Zona de Confort o cómo superarse a uno mismo

zona de confortLa zona de confort es aquella zona en la que nos encontramos seguros, en la que controlamos, nada se nos escapa y que conocemos de principio a fin. Es una zona que hemos ido conquistando, donde lo tenemos todo aprendido y que también nos ha conquistado a nosotros.

Podría ser el sofá de nuestro salón, la cama cuando el despertador suena el lunes a las 6:30 de la mañana o  nuestro barrio de siempre donde solemos hacer la compra y nos encontramos con los amigos el fin de semana. Podría ser el puesto de trabajo que llevamos desempeñando durante más de 10 años, la comida deliciosa que nos prepara nuestra madre porque sabe que es nuestra preferida o  el bar al que sueles ir cada sábado.

Todo en la zona de confort no es bueno. En la zona de confort tenemos a un jefe que no nos gusta pero del que siempre podremos decir “más vale malo conocido que bueno por conocer”; también es una zona aburrida, sin cosas interesantes o sorpresas pero que nos ahorra muchas preocupaciones.

Para todo aquello que no nos gusta de la zona de confort tenemos el conformismo, a través de él nos convencemos de que como en casa no se está en ningún lado.

Fuera de la zona de confort encontramos muchas cosas malas: el peligro, el fracaso, el miedo, lo incierto. También hay cosas buenas: lo inesperado, las oportunidades, las aventuras o las nuevas experiencias. Entre las cosas malas y las buenas, esta la zona de aprendizaje.

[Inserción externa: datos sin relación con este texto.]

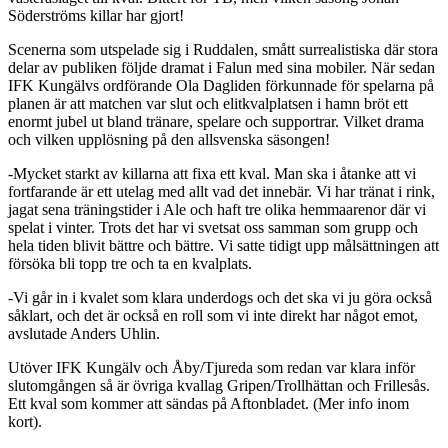
Söderströms killar har gjort!
Scenerna som utspelade sig i Ruddalen, smått surrealistiska där stora
delar av publiken följde dramat i Falun med sina mobiler. När sedan
IFK Kungälvs ordförande Ola Dagliden förkunnade för spelarna på
planen är att matchen var slut och elitkvalplatsen i hamn bröt ett
enormt jubel ut bland tränare, spelare och supportrar. Vilket drama
och vilken upplösning på den allsvenska säsongen!
-Mycket starkt av killarna att fixa ett kval. Man ska i åtanke att vi
fortfarande är ett utelag med allt vad det innebär. Vi har tränat i rink,
jagat sena träningstider i Ale och haft tre olika hemmaarenor där vi
spelat i vinter. Trots det har vi svetsat oss samman som grupp och
hela tiden blivit bättre och bättre. Vi satte tidigt upp målsättningen att
försöka bli topp tre och ta en kvalplats.
-Vi går in i kvalet som klara underdogs och det ska vi ju göra också
såklart, och det är också en roll som vi inte direkt har något emot,
avslutade Anders Uhlin.
Utöver IFK Kungälv och Åby/Tjureda som redan var klara inför
slutomgången så är övriga kvallag Gripen/Trollhättan och Frillesås.
Ett kval som kommer att sändas på Aftonbladet. (Mer info inom
kort).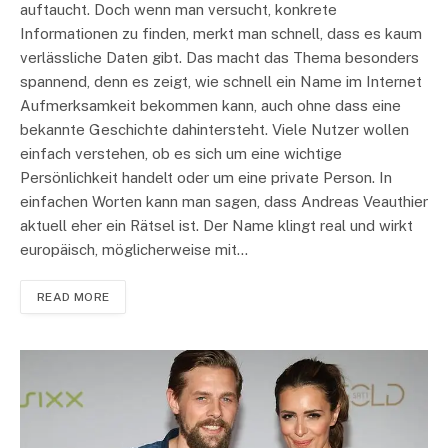
auftaucht. Doch wenn man versucht, konkrete
Informationen zu finden, merkt man schnell, dass es kaum
verlässliche Daten gibt. Das macht das Thema besonders
spannend, denn es zeigt, wie schnell ein Name im Internet
Aufmerksamkeit bekommen kann, auch ohne dass eine
bekannte Geschichte dahintersteht. Viele Nutzer wollen
einfach verstehen, ob es sich um eine wichtige
Persönlichkeit handelt oder um eine private Person. In
einfachen Worten kann man sagen, dass Andreas Veauthier
aktuell eher ein Rätsel ist. Der Name klingt real und wirkt
europäisch, möglicherweise mit…
READ MORE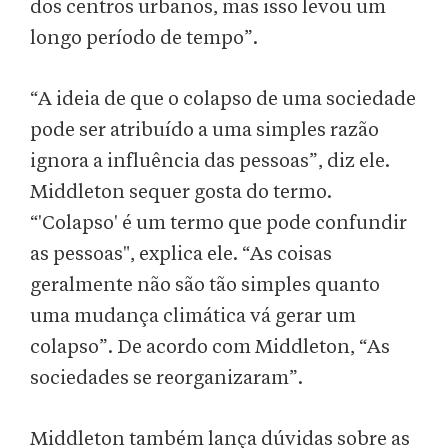
dos centros urbanos, mas isso levou um
longo período de tempo”.
“A ideia de que o colapso de uma sociedade
pode ser atribuído a uma simples razão
ignora a influência das pessoas”, diz ele.
Middleton sequer gosta do termo.
“'Colapso' é um termo que pode confundir
as pessoas", explica ele. “As coisas
geralmente não são tão simples quanto
uma mudança climática vá gerar um
colapso”. De acordo com Middleton, “As
sociedades se reorganizaram”.
Middleton também lança dúvidas sobre as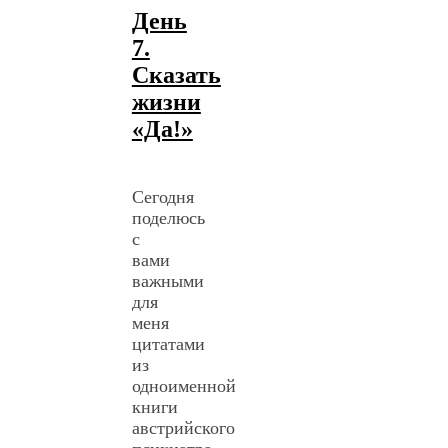
День
7.
Сказать
жизни
«Да!»
Сегодня
поделюсь
с
вами
важными
для
меня
цитатами
из
одноименной
книги
австрийского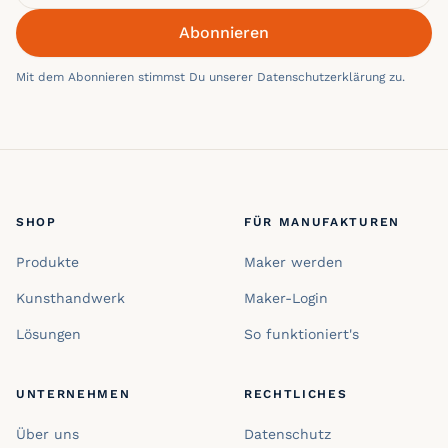
Abonnieren
Mit dem Abonnieren stimmst Du unserer Datenschutzerklärung zu.
SHOP
FÜR MANUFAKTUREN
Produkte
Maker werden
Kunsthandwerk
Maker-Login
Lösungen
So funktioniert's
UNTERNEHMEN
RECHTLICHES
Über uns
Datenschutz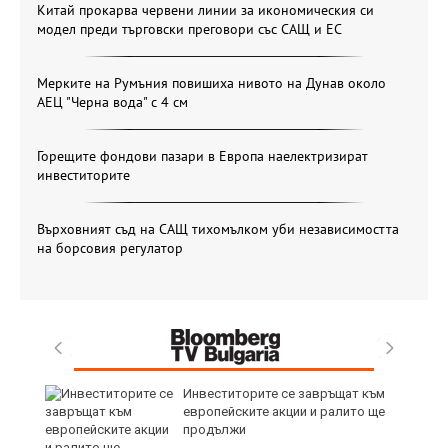
Китай прокарва червени линии за икономическия си
модел преди търговски преговори със САЩ и ЕС
Мерките на Румъния повишиха нивото на Дунав около
АЕЦ "Черна вода" с 4 см
Горещите фондови пазари в Европа наелектризират
инвеститорите
Върховният съд на САЩ тихомълком уби независимостта
на борсовия регулатор
8
Инвеститорите се завръщат към
европейските акции и ралито ще
продължи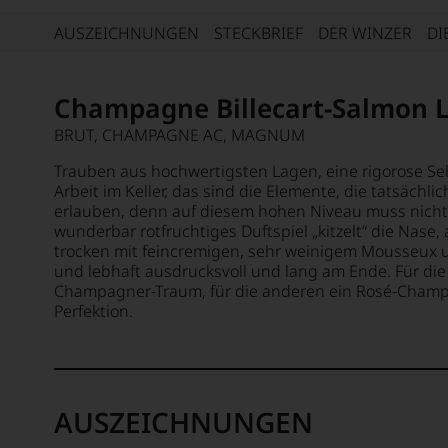
AUSZEICHNUNGEN
STECKBRIEF
DER WINZER
DI
Champagne Billecart-Salmon L
BRUT, CHAMPAGNE AC, MAGNUM
Trauben aus hochwertigsten Lagen, eine rigorose S
Arbeit im Keller, das sind die Elemente, die tatsächl
erlauben, denn auf diesem hohen Niveau muss nichts
wunderbar rotfruchtiges Duftspiel „kitzelt“ die Na
trocken mit feincremigen, sehr weinigem Mousseux u
und lebhaft ausdrucksvoll und lang am Ende. Für die
Champagner-Traum, für die anderen ein Rosé-Champ
Perfektion.
AUSZEICHNUNGEN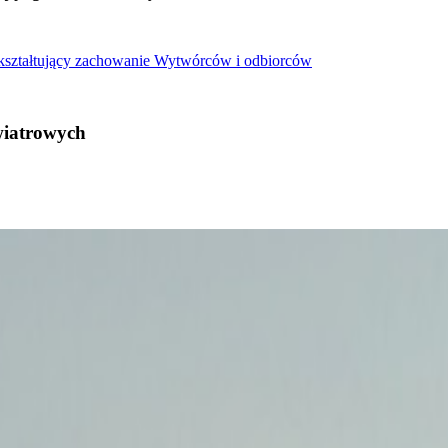
 kształtujący zachowanie Wytwórców i odbiorców
wiatrowych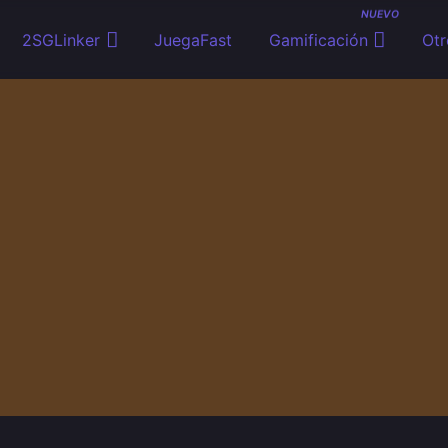
NUEVO
2SGLinker
JuegaFast
Gamificación
Otr
ity and Stream.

Cuando abandonamos nuestro pueblo, nuestra ciudad o país y nos vamos a vivir a otro país distinto, salimos de nuestra zona de confort para adentrarnos en una zona de aprendizaje. Nos enfrentamos a gente nueva, a lugares extraños a un idioma desconocido y a una cultura ajena. La zona de aprendizaje no está libre de peligros, miedos y frustraciones pero una vez superados, nos sentimos personas más seguras.

A todos nos gusta volver a nuestra zona de confort cuando llevamos mucho tiempo fuera de ella. La buena noticia es que nos encontramos con la sorpresa de que el camino de vuelta a casa no es tan largo como fue el de ida. La razón es que nuestra zona de confort se ha expandido y somos capaces de sentirnos seguros en un radio de acción mucho más amplio. El mundo se hace más pequeño y más manejable y por el camino hemos hecho desaparecer muchos miedos.

Fuera de tu zona de confort se encuentra un mundo lleno de posibilidades donde se encuentran tus sueños.

Encuentra tu motivación y sal de esa zona de confort, si te quedas en ella nunca llegará lo que deseas. Ten paciencia, planifica y prepara tu estrategia, sé perseverante, positivo y sobre todo cree en ti. Lucha por tu vida.